30 Jan 6 Influencers Toured A Chicken Farm: Here’s What They Learned
In case you were wondering – an influencer is a blogger and/or social media user with a strong following and a highly engaged audience. They are characterized by a fanbase of loyal followers. Influencers provide trusted opinions and subject expertise.
Why did we invite food and nutrition influencers to tour a broiler chicken farm?
The fact is that myths and misconceptions around chicken farming persist. Even food and nutrition influencers – who work closely with chicken by either developing recipes or discussing chicken’s nutritional benefits – still don’t know the full story around how chicken goes from farm to table.
By inviting food and nutrition influencers – each holding unique perspectives and expertise – we could address myths and misconceptions around chicken farming.

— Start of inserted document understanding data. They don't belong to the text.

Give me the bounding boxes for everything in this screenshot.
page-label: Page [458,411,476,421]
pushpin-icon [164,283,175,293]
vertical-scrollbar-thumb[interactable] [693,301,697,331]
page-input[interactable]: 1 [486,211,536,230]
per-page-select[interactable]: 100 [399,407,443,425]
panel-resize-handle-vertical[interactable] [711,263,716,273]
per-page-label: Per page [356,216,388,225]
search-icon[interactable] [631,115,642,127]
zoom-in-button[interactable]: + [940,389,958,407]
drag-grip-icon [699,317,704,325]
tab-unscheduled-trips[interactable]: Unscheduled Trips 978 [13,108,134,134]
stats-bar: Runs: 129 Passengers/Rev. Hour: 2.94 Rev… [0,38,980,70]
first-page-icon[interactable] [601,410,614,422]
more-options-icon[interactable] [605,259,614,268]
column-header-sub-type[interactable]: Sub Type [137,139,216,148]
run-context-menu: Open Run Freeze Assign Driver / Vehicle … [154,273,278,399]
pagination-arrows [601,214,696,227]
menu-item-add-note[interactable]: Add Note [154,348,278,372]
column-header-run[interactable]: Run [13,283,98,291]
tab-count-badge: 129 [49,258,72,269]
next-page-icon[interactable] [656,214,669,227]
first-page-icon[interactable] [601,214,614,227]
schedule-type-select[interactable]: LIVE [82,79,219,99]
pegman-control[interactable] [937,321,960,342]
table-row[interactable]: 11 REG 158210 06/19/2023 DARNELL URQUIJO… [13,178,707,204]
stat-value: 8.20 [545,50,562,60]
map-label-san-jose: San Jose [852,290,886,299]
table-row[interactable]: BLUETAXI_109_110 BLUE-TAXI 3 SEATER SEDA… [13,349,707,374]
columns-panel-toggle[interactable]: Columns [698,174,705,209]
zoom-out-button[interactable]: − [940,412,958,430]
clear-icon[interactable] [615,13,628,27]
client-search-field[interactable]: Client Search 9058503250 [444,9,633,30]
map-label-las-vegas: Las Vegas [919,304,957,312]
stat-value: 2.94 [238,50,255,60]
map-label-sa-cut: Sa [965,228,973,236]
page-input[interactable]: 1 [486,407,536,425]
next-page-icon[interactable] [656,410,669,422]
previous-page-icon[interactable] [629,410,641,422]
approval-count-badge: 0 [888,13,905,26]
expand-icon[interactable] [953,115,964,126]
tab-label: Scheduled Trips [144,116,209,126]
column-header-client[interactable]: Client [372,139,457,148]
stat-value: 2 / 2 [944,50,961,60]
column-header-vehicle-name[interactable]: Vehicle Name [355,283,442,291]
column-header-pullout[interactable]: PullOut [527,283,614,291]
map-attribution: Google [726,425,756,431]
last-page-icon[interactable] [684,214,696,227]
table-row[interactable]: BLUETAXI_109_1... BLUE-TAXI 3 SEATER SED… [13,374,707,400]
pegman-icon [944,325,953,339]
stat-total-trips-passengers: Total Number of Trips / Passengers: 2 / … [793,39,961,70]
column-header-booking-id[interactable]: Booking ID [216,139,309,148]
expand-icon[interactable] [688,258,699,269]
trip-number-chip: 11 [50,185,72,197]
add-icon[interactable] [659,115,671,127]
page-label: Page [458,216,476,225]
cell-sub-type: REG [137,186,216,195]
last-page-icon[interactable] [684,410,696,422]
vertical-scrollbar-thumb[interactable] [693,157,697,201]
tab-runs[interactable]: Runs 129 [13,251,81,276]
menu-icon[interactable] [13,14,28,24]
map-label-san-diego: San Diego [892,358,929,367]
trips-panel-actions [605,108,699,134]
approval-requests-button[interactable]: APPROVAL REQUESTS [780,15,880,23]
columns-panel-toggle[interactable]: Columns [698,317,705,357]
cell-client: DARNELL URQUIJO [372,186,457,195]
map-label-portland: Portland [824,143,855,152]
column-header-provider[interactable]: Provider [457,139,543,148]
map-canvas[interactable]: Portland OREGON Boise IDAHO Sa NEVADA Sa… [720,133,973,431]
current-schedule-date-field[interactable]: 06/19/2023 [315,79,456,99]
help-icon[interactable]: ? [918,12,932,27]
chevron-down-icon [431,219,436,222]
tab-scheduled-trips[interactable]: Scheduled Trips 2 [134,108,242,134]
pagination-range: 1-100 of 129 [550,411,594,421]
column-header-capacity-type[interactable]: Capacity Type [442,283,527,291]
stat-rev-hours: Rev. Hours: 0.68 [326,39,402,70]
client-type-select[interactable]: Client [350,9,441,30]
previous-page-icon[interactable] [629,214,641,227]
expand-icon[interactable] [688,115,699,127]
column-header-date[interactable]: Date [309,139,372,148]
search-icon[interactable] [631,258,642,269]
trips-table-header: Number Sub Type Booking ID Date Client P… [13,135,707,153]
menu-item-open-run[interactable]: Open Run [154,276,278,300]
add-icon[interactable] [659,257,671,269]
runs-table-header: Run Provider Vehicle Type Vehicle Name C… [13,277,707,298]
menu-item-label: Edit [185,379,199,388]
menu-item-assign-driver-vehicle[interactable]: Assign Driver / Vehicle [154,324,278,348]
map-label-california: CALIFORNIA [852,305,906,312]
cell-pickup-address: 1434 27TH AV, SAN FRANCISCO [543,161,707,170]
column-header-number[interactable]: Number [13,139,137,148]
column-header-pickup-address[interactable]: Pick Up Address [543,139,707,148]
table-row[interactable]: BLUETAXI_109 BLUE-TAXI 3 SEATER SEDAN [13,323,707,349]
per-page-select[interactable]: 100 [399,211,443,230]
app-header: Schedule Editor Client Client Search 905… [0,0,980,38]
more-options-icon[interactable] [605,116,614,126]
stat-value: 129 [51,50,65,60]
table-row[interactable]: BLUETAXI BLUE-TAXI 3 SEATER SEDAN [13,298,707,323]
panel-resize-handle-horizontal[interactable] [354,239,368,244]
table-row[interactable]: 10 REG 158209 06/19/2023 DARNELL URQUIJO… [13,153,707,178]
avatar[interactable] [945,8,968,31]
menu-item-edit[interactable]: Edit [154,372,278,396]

What did the influencers learn?
More than half of the influencers didn’t know that ALL chicken is free of added hormones and steroids in the U.S. In addition, most thought that broilers chickens were raised in cages – when, really, broiler chickens are all raised cage-free in large, open barns. They were also extremely impressed by Jenny Rhodes, the owner and operator of the farm, and her passion and devotion to farming. The fact that 95% of broiler chickens are raised on family farms surprised all of the influencers.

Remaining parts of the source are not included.